Exam SY0-601 topic 1 question 597 discussion

SMS (Short Message Service) authentication involves sending a one-time passcode (OTP) to the user's mobile phone via text message, which the user then enters to complete the authentication process. While it is more convenient than some other methods, it is also less secure compared to the other options listed. SMS authentication has several security weaknesses: Phishing: Attackers can use social engineering to trick users into revealing their SMS OTP, compromising the authentication. SIM swapping: Attackers can contact the user's mobile service provider and convince them to transfer the phone number to a new SIM card, gaining access to the SMS OTP. Intercepting SMS: In some cases, attackers with advanced capabilities can intercept SMS messages, allowing them to capture the OTP. Due to these vulnerabilities, SMS authentication is considered less secure compared to other authentication methods like TOTP (Time-based One-Time Password) and HOTP (HMAC-based One-Time Password), which rely on algorithms and do not involve transmitting the OTP via SMS.

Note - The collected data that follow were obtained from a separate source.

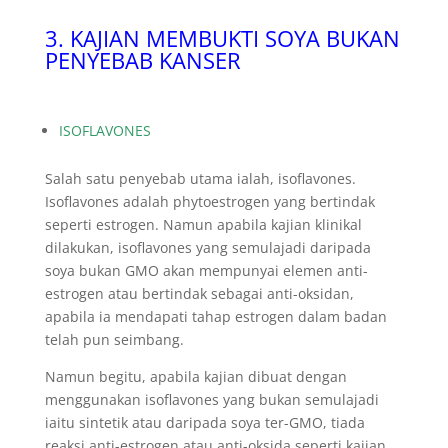
3. KAJIAN MEMBUKTI SOYA BUKAN
PENYEBAB KANSER
ISOFLAVONES
Salah satu penyebab utama ialah, isoflavones.
Isoflavones adalah phytoestrogen yang bertindak
seperti estrogen. Namun apabila kajian klinikal
dilakukan, isoflavones yang semulajadi daripada
soya bukan GMO akan mempunyai elemen anti-
estrogen atau bertindak sebagai anti-oksidan,
apabila ia mendapati tahap estrogen dalam badan
telah pun seimbang.
Namun begitu, apabila kajian dibuat dengan
menggunakan isoflavones yang bukan semulajadi
iaitu sintetik atau daripada soya ter-GMO, tiada
reaksi anti-estrogen atau anti-oksida seperti kajian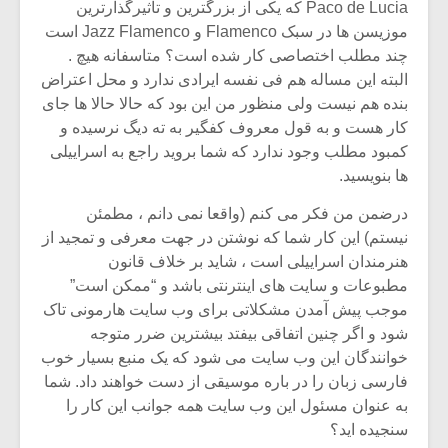
Paco de Lucia که یکی از بزرگترین و تاثیرگذارترین
موزیسن ها در سبک Flamenco و Jazz Flamenco است
چند مطلب اختصاصی کار شده است؟ متاسفانه هیچ .
البته این مساله هم فی نفسه ایرادی ندارد و محل اعتراض
بنده هم نیست ولی منظور من این بود که حالا حالا ها جای
کار هست و به قول معروف کفگیر به ته دیگ نرسیده و
کمبود مطلب وجود ندارد که شما بروید راجع به اسراییلی
ها بنویسید.
درضمن من فکر می کنم (واقعا نمی دانم ، مطمئن
نیستم) این کار شما که نوشتن در جهت معرفی و تمجید از
هنرمندان اسراییلی است ، شاید بر خلاف قانون
مطبوعات و سایت های اینترنتی باشد و “ممکن است”
موجب پیش آمدن مشکلاتی برای وب سایت هارمونی تاک
شود و اگر چنین اتفاقی بیفتد بیشترین ضرر متوجه
خوانندگان این وب سایت می شود که یک منبع بسیار خوب
فارسی زبان را در باره موسیقی از دست خواهند داد. شما
به عنوان مسئول این وب سایت همه جوانب این کار را
سنجیده اید؟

NIST SP-800-63B points out several vulnerabilities with SMS for two-step authentication and discourages its use. Normally, mobile devices display SMS text on the screen when it arrives. If someone stole the mobile device, he would see the PIN without logging on to the mobile device." -Security+ SY0-601 Get Certified Get Ahead by Darril Gibson

SMS and Token keys are examples of TOTP (Time based One TIme Password) and TOTP is considered more secured than HOTP. I choose C.